Once you have read the entries, copy all of them exactly.

Start of SUPPLIED RECORDS

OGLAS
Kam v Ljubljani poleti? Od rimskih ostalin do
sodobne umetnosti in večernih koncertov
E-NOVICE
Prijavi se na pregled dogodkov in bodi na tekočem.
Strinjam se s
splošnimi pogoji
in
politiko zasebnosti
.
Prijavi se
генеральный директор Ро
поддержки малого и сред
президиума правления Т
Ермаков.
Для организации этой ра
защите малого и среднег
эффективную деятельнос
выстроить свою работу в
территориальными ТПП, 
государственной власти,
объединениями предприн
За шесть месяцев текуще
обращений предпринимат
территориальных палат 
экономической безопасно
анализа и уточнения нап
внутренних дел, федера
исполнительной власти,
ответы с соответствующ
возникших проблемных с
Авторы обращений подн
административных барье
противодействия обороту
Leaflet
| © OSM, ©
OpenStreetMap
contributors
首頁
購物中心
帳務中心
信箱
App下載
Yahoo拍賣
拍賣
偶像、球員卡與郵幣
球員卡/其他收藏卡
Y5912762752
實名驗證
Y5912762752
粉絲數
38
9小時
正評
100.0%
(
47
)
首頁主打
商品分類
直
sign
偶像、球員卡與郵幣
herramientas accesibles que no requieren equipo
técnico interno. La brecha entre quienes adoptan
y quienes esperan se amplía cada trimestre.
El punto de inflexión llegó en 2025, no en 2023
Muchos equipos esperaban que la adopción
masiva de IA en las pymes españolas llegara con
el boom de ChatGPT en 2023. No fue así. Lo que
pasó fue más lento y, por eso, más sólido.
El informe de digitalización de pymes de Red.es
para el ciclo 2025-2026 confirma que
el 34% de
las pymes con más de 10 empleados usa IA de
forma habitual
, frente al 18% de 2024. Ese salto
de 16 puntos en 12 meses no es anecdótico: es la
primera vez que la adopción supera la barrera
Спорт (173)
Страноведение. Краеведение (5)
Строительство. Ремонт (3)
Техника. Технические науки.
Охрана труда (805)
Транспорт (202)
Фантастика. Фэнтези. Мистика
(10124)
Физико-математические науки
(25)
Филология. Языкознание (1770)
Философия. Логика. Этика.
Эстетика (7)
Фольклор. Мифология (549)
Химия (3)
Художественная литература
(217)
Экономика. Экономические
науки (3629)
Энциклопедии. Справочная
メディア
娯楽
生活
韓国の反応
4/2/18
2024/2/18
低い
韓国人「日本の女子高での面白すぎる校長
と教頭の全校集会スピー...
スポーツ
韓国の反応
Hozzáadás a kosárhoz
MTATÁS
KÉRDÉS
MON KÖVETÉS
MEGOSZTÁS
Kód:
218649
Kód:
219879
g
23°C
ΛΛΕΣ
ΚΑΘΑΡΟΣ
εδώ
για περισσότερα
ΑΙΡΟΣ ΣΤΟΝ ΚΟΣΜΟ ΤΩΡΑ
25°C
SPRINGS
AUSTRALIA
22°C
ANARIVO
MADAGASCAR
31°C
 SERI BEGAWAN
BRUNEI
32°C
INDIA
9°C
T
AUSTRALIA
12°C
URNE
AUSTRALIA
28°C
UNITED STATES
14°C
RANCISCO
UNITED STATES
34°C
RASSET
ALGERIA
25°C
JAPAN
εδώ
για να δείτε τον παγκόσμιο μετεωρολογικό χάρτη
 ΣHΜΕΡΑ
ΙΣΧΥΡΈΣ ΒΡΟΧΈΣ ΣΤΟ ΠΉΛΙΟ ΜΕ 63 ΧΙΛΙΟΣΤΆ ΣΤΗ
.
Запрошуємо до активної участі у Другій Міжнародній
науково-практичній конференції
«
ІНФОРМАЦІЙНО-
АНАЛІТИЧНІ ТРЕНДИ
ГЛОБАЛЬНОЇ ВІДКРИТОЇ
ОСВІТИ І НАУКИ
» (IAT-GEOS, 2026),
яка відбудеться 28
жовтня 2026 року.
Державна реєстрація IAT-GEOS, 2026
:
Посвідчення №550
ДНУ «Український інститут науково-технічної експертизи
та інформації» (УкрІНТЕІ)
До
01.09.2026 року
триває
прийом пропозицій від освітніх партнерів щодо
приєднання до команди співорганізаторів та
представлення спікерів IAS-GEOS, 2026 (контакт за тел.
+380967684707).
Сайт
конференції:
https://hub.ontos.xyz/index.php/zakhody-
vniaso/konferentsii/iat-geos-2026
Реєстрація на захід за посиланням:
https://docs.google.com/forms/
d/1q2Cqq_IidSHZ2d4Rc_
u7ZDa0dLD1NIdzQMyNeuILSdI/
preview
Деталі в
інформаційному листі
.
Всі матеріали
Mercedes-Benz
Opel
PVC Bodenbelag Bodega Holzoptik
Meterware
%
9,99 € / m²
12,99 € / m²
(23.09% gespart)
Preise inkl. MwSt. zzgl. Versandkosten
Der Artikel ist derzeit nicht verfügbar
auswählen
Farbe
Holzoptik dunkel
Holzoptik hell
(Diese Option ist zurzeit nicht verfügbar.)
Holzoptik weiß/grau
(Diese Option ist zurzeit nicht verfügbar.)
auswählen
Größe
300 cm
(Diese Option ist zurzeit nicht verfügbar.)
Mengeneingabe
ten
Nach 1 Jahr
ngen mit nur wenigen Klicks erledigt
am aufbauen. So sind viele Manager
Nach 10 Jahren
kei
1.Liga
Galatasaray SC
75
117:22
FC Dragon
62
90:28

End of SUPPLIED RECORDS

# EXERCISE SOLUTION
OGLAS
Kam v Ljubljani poleti? Od rimskih ostalin do
sodobne umetnosti in večernih koncertov
E-NOVICE
Prijavi se na pregled dogodkov in bodi na tekočem.
Strinjam se s
splošnimi pogoji
in
politiko zasebnosti
.
Prijavi se
генеральный директор Ро
поддержки малого и сред
президиума правления Т
Ермаков.
Для организации этой ра
защите малого и среднег
эффективную деятельнос
выстроить свою работу в
территориальными ТПП, 
государственной власти,
объединениями предприн
За шесть месяцев текуще
обращений предпринимат
территориальных палат 
экономической безопасно
анализа и уточнения нап
внутренних дел, федера
исполнительной власти,
ответы с соответствующ
возникших проблемных с
Авторы обращений подн
административных барье
противодействия обороту
Leaflet
| © OSM, ©
OpenStreetMap
contributors
首頁
購物中心
帳務中心
信箱
App下載
Yahoo拍賣
拍賣
偶像、球員卡與郵幣
球員卡/其他收藏卡
Y5912762752
實名驗證
Y5912762752
粉絲數
38
9小時
正評
100.0%
(
47
)
首頁主打
商品分類
直
sign
偶像、球員卡與郵幣
herramientas accesibles que no requieren equipo
técnico interno. La brecha entre quienes adoptan
y quienes esperan se amplía cada trimestre.
El punto de inflexión llegó en 2025, no en 2023
Muchos equipos esperaban que la adopción
masiva de IA en las pymes españolas llegara con
el boom de ChatGPT en 2023. No fue así. Lo que
pasó fue más lento y, por eso, más sólido.
El informe de digitalización de pymes de Red.es
para el ciclo 2025-2026 confirma que
el 34% de
las pymes con más de 10 empleados usa IA de
forma habitual
, frente al 18% de 2024. Ese salto
de 16 puntos en 12 meses no es anecdótico: es la
primera vez que la adopción supera la barrera
Спорт (173)
Страноведение. Краеведение (5)
Строительство. Ремонт (3)
Техника. Технические науки.
Охрана труда (805)
Транспорт (202)
Фантастика. Фэнтези. Мистика
(10124)
Физико-математические науки
(25)
Филология. Языкознание (1770)
Философия. Логика. Этика.
Эстетика (7)
Фольклор. Мифология (549)
Химия (3)
Художественная литература
(217)
Экономика. Экономические
науки (3629)
Энциклопедии. Справочная
メディア
娯楽
生活
韓国の反応
4/2/18
2024/2/18
低い
韓国人「日本の女子高での面白すぎる校長
と教頭の全校集会スピー...
スポーツ
韓国の反応
Hozzáadás a kosárhoz
MTATÁS
KÉRDÉS
MON KÖVETÉS
MEGOSZTÁS
Kód:
218649
Kód:
219879
g
23°C
ΛΛΕΣ
ΚΑΘΑΡΟΣ
εδώ
για περισσότερα
ΑΙΡΟΣ ΣΤΟΝ ΚΟΣΜΟ ΤΩΡΑ
25°C
SPRINGS
AUSTRALIA
22°C
ANARIVO
MADAGASCAR
31°C
 SERI BEGAWAN
BRUNEI
32°C
INDIA
9°C
T
AUSTRALIA
12°C
URNE
AUSTRALIA
28°C
UNITED STATES
14°C
RANCISCO
UNITED STATES
34°C
RASSET
ALGERIA
25°C
JAPAN
εδώ
για να δείτε τον παγκόσμιο μετεωρολογικό χάρτη
 ΣHΜΕΡΑ
ΙΣΧΥΡΈΣ ΒΡΟΧΈΣ ΣΤΟ ΠΉΛΙΟ ΜΕ 63 ΧΙΛΙΟΣΤΆ ΣΤΗ
.
Запрошуємо до активної участі у Другій Міжнародній
науково-практичній конференції
«
ІНФОРМАЦІЙНО-
АНАЛІТИЧНІ ТРЕНДИ
ГЛОБАЛЬНОЇ ВІДКРИТОЇ
ОСВІТИ І НАУКИ
» (IAT-GEOS, 2026),
яка відбудеться 28
жовтня 2026 року.
Державна реєстрація IAT-GEOS, 2026
:
Посвідчення №550
ДНУ «Український інститут науково-технічної експертизи
та інформації» (УкрІНТЕІ)
До
01.09.2026 року
триває
прийом пропозицій від освітніх партнерів щодо
приєднання до команди співорганізаторів та
представлення спікерів IAS-GEOS, 2026 (контакт за тел.
+380967684707).
Сайт
конференції:
https://hub.ontos.xyz/index.php/zakhody-
vniaso/konferentsii/iat-geos-2026
Реєстрація на захід за посиланням:
https://docs.google.com/forms/
d/1q2Cqq_IidSHZ2d4Rc_
u7ZDa0dLD1NIdzQMyNeuILSdI/
preview
Деталі в
інформаційному листі
.
Всі матеріали
Mercedes-Benz
Opel
PVC Bodenbelag Bodega Holzoptik
Meterware
%
9,99 € / m²
12,99 € / m²
(23.09% gespart)
Preise inkl. MwSt. zzgl. Versandkosten
Der Artikel ist derzeit nicht verfügbar
auswählen
Farbe
Holzoptik dunkel
Holzoptik hell
(Diese Option ist zurzeit nicht verfügbar.)
Holzoptik weiß/grau
(Diese Option ist zurzeit nicht verfügbar.)
auswählen
Größe
300 cm
(Diese Option ist zurzeit nicht verfügbar.)
Mengeneingabe
ten
Nach 1 Jahr
ngen mit nur wenigen Klicks erledigt
am aufbauen. So sind viele Manager
Nach 10 Jahren
kei
1.Liga
Galatasaray SC
75
117:22
FC Dragon
62
90:28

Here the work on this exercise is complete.